Oh, how we laughed, when we finally landed with a bump many days later. We had an absolute riot and fell in love with the city.

Martha on the move
We returned to SF for NYE, Folsom Street Fair and Gay Pride over the next few years, and then Martha decided to move to the city indefinitely. He made San Francisco his home and was as loved there as he was in London.

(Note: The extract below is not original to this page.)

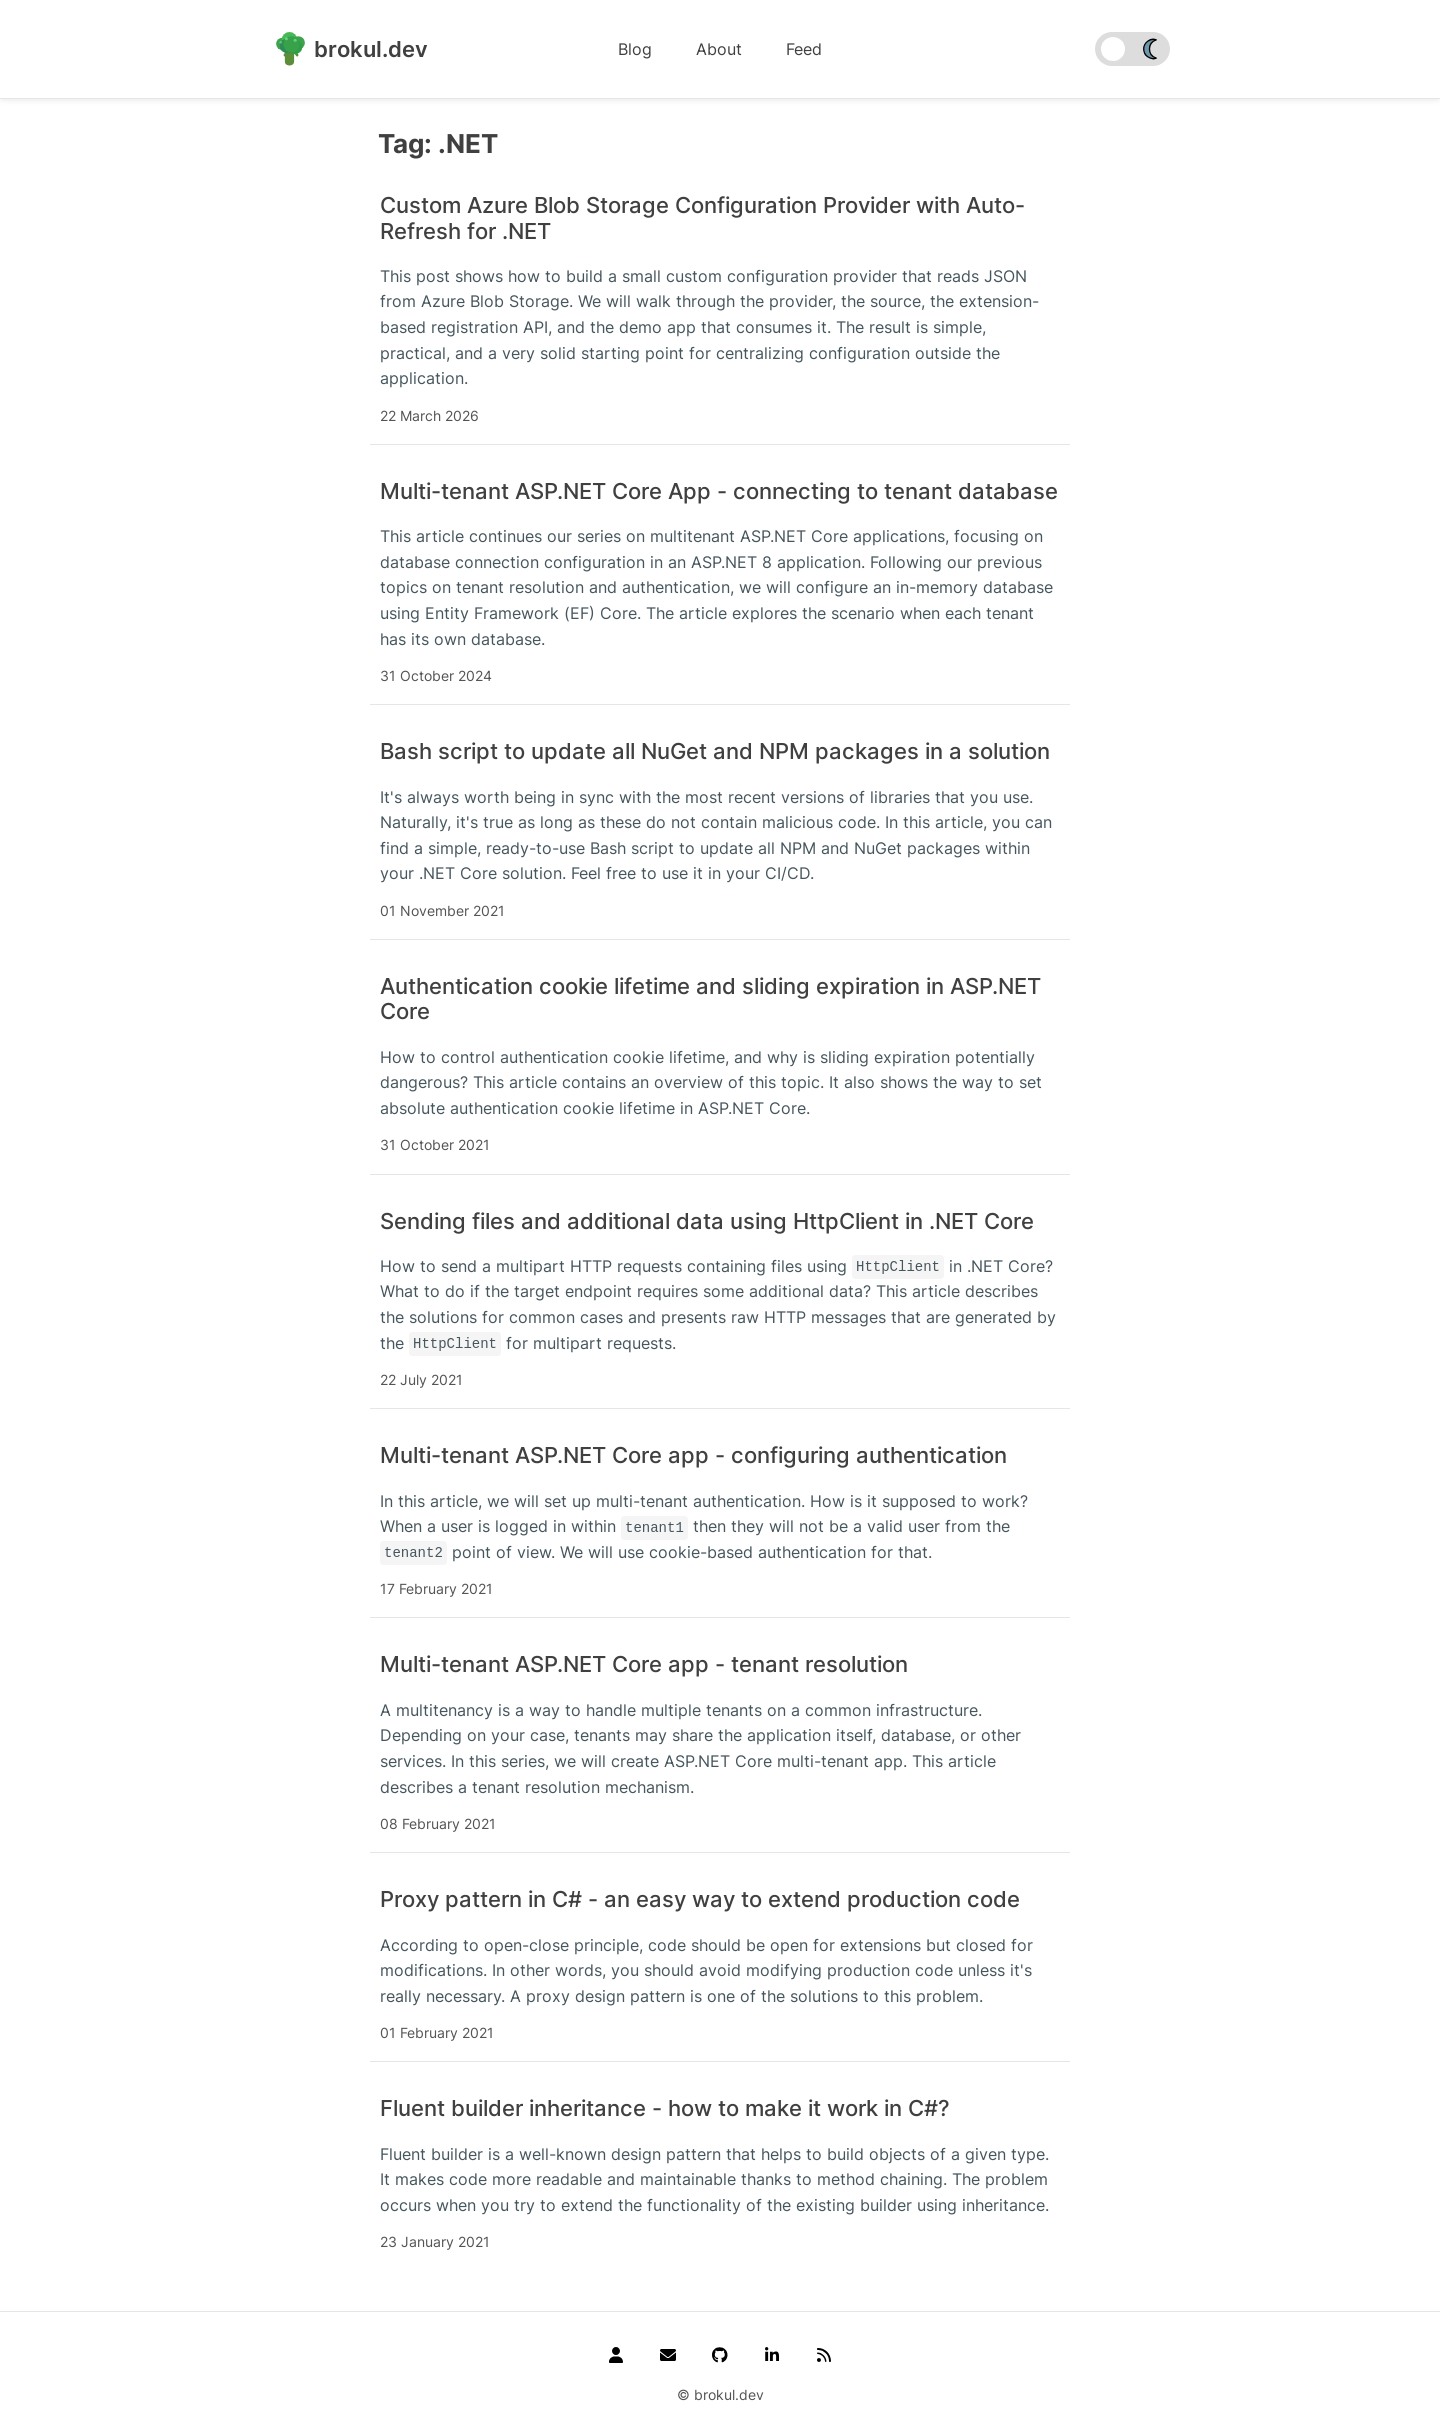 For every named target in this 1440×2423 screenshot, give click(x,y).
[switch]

I missed him, but he was happy and he’d found love. That’s all you can wish for your sister. The patients at Optimus Medica have flooded his Facebook page with tributes to the care and joy he brought to his role in their offices.

Missing Martha
Martha was a friend like no other. He changed my life in a multitude of ways and made me laugh like nobody else. My heart goes out to all those in the San Fran community who’re missing him. I feel their pain. I understand how quiet and dull it must seem without him. My deepest sympathies go to Ken Bunch, Jeffery and his partner David Carswell.
Following his untimely death, there is a GoFundMe to cover Martha’s bills and repatriate his ashes.
Thanks for the good times, Martha. You will always be my sister and an iconic superstar.